# Breeders in or near San Diego



## Als (Jan 2, 2012)

Hi everyone,
I'm looking for a reputable breeder in or near San Diego, if anyone knows one I would be greatly appreciative. Looking for a good family dog, not looking to show or breed, just to have from day one till the end of his time. Got two boys that loved our last dog and lots have changed since I bought him 9 years ago, but we enjoyed his company till his last day.


----------



## GSD Fan (Sep 20, 2010)

What is your price range?


----------



## LARHAGE (Jul 24, 2006)

What lines?


----------



## CeCe (Jun 1, 2011)

How about Grunenfeld? Their dogs look nice.

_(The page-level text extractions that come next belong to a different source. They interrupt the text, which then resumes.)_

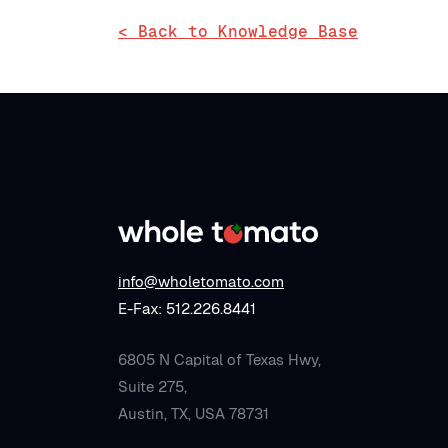
< Back to Knowledge Base
info@wholetomato.com
E-Fax: 512.226.8441
6805 N Capital of Texas Hwy,
Suite 275,
Austin, TX, USA 78731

I also know someone who is very pleased with their West Coast German Shepherd pup.


----------



## Als (Jan 2, 2012)

no more than $1500, we last had a black and tan, great dog but he was from a byb, and I paid $1000 for him in Hawaii in 2003, not much selection there, and not much knowlegde on dogs since he was our first and only dog, very protective we we liked that and good with our boys, but there is so selections in the states, obviously we want a puppy male I looked at grunenfeld and we live probably an hour from that place, but the internet can always look too good to be true, so just want a dog that will live his whole term, my last dog developed mega esophogus or something like that, was so hard to feed him and he started dropping weight like crazy, until he eventually stopped eating and alway throwing up, they told us it was genetics, i don't want to through that again, it has been so hard on our family since his passing, a few days ago


----------



## Pattycakes (Sep 8, 2010)

Not sure if this place is near you...but they are located in Corona. 

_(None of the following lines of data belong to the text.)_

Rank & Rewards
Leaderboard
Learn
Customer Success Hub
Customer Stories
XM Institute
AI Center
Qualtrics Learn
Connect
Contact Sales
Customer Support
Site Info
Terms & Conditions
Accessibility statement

Certified Dog Trainers & German Shepherd Breeders - Assertive K-9 Training | Thinschmidt German Shepherds

I know of someone who got their puppy from them and are very happy.


----------



## CeCe (Jun 1, 2011)

I'm sorry for your loss. Mega-e is a horrible disease and it is genetic. Good luck in your search and we're looking forward to seeing pics of your puppy once you pick him.


----------



## Als (Jan 2, 2012)

I'll take a look


----------



## robinhuerta (Apr 21, 2007)

I don't know how close this breeder is to you, but you could take a look at her website.
I have a dog from her, and have had personal experience with a couple more.....so I can (in good faith) totally recommend her and her dogs.

www.justk9s.com


----------



## LARHAGE (Jul 24, 2006)

Thinschmidt German Shepherds and Lundborg Land German Shepherds have very nice dogs, I've trained with Thinschmidt and had a dog from Lundborg Land and was very happy, they breed WGSL dogs and both show .


----------



## GSDGunner (Feb 22, 2011)

I just thought I'd throw this out there for you. There is a wonderful GSD rescue in San Diego. I have a friend who volunteers there and they have some great dogs there. And on occasion puppies as well.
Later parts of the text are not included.